Reference: Cannabidiol CBD therapy for Schizophrenia, Cannabidiol monotherapy for treatment-resistant schizophrenia
Cannabidiol (CBD), one of the major products of the marijuana plant, is devoid of marijuana’s typical psychological effects. In contrast, potential antipsychotic efficacy has been suggested based on preclinical and clinical data (Zuardi et al., 2002). In this report, we further investigated the efficacy and safety of CBD monotherapy in three patients with treatmentresistant schizophrenia (TRS). This was an in-patient study. All patients were given placebo for the initial 5 days, and from the 6th to 35th day (inclusive) they received CBD (initial oral dose of 40 mg reaching 1280mg/day). On the 36th day, CBD treatment was discontinued and replaced by placebo for 5 days, which was subsequently switched to olanzapine for over 15 days. Efficacy, tolerability and side effects were assessed. One patient showed mild improvement, but two patients didn’t show any improvement during CBD monotherapy. All patients tolerated CBD very well and no side effects were reported. These preliminary data suggest that CBD monotherapy may not be effective for TRS.
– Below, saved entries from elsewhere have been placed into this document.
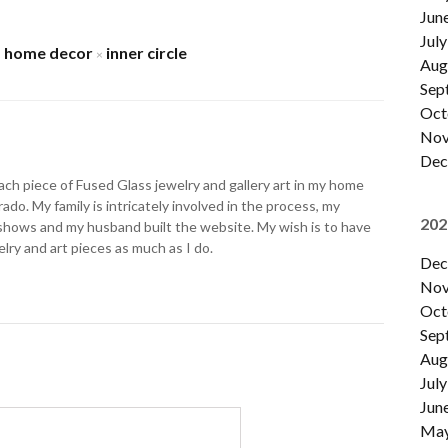
Jun
July
home decor
inner circle
×
×
Aug
Sep
Oct
Nov
Dec
ch piece of Fused Glass jewelry and gallery art in my home
ado. My family is intricately involved in the process, my
202
shows and my husband built the website. My wish is to have
lry and art pieces as much as I do.
Dec
Nov
Oct
Sep
Aug
July
Jun
Ma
Considering the safe profile of CBD administration in humans and laboratory animals, we previously tested CBD in a case study with a 19-year-old schizophrenic female patient who presented serious side effects after treatment with conventional antipsychotics. After a few days of rapidly escalating doses of CBD dissolved in oil, this patient received 1200mg/day of CBD, for 4 weeks. After this period, CBD administration was interrupted and placebo was administered for 4 days.